The Range method can also be used to iterate through containers, accessing each item in the sequence by using the appropriate index. To do this, you need an integer list that contains the allowable range index values for the container, which can be easily implemented by using the Range method and the Len method, as shown in Listing 8.
Listing 8. Index container within for loop
>>> st = "Python Is A Great Programming Language!"

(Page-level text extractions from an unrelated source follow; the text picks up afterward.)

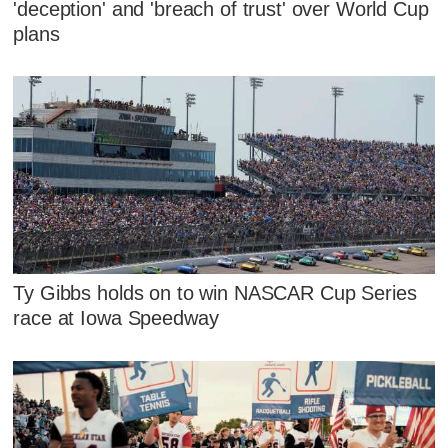
'deception' and 'breach of trust' over World Cup
plans
Ty Gibbs holds on to win NASCAR Cup Series
race at Iowa Speedway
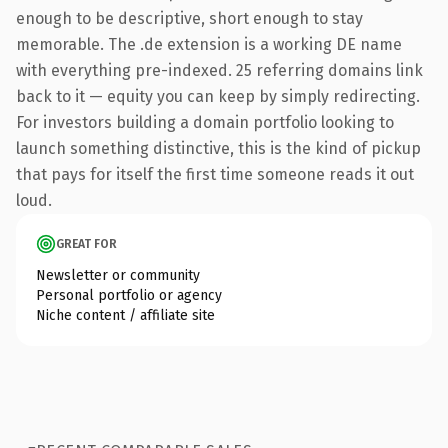
enough to be descriptive, short enough to stay
memorable. The .de extension is a working DE name
with everything pre-indexed. 25 referring domains link
back to it — equity you can keep by simply redirecting.
For investors building a domain portfolio looking to
launch something distinctive, this is the kind of pickup
that pays for itself the first time someone reads it out
loud.
GREAT FOR
Newsletter or community
Personal portfolio or agency
Niche content / affiliate site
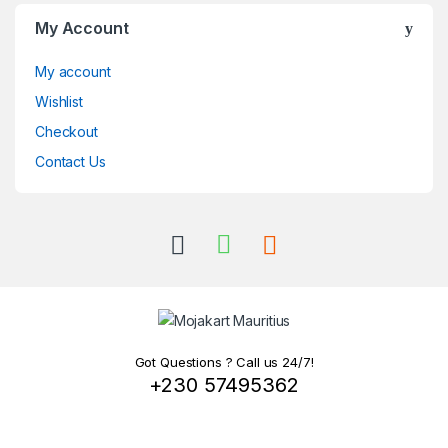
My Account
My account
Wishlist
Checkout
Contact Us
Got Questions ? Call us 24/7!
+230 57495362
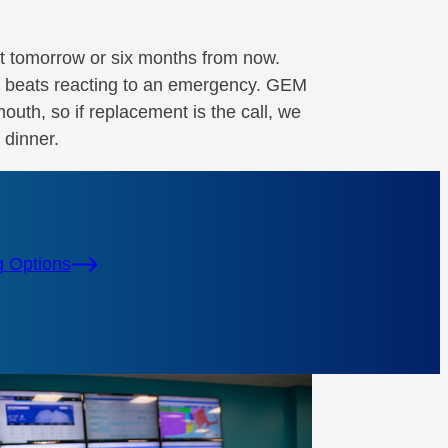
t tomorrow or six months from now.
ne beats reacting to an emergency. GEM
uth, so if replacement is the call, we
 dinner.
g Options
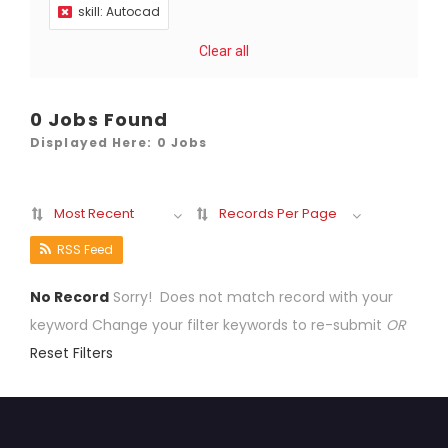
skill: Autocad
Clear all
0 Jobs Found
Displayed Here: 0 Jobs
Most Recent
Records Per Page
RSS Feed
No Record
Sorry! Does not match record with your
keyword
Change your filter keywords to re-submit
OR
Reset Filters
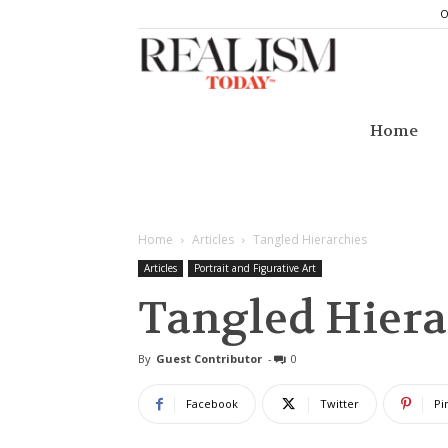
O
Realism
Today
Home
Home
Articles
Tangled Hierarchies
Articles
Portrait and Figurative Art
Tangled Hiera
By
Guest Contributor
-
0
Facebook
Twitter
Pi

>>> for index in range(len(st)):
... print st[index],
...
P y t h o n I s A G r e a t P r o g r a m m i n g L a n g u a g e !
>>> for item in st.split(' '):
... print item, len(item)
...
Python 6
Is 2
A 1
Great 5
Programming 11
Language! 9
This last example shows how to use the Len method as a parameter to the Range method to create an integer list that can be used to access each character in a string individually. The second for Loop also shows how to split a string into a list of substrings (using a space character to indicate the bounds of the substring). For loop iteration substring list, prints each substring and its length.
Conclusion
This article discusses the Python for loop and demonstrates some of its ways to use it. You can use a for loop in conjunction with any Python object that provides iterators, including built-in sequence types such as tuple, string, and list. The For loop and list sequence are powerful when used together, and you'll find yourself using them in many situations. Python provides a simple mechanism for combining these two concepts, called List Understanding, which will be covered in future articles.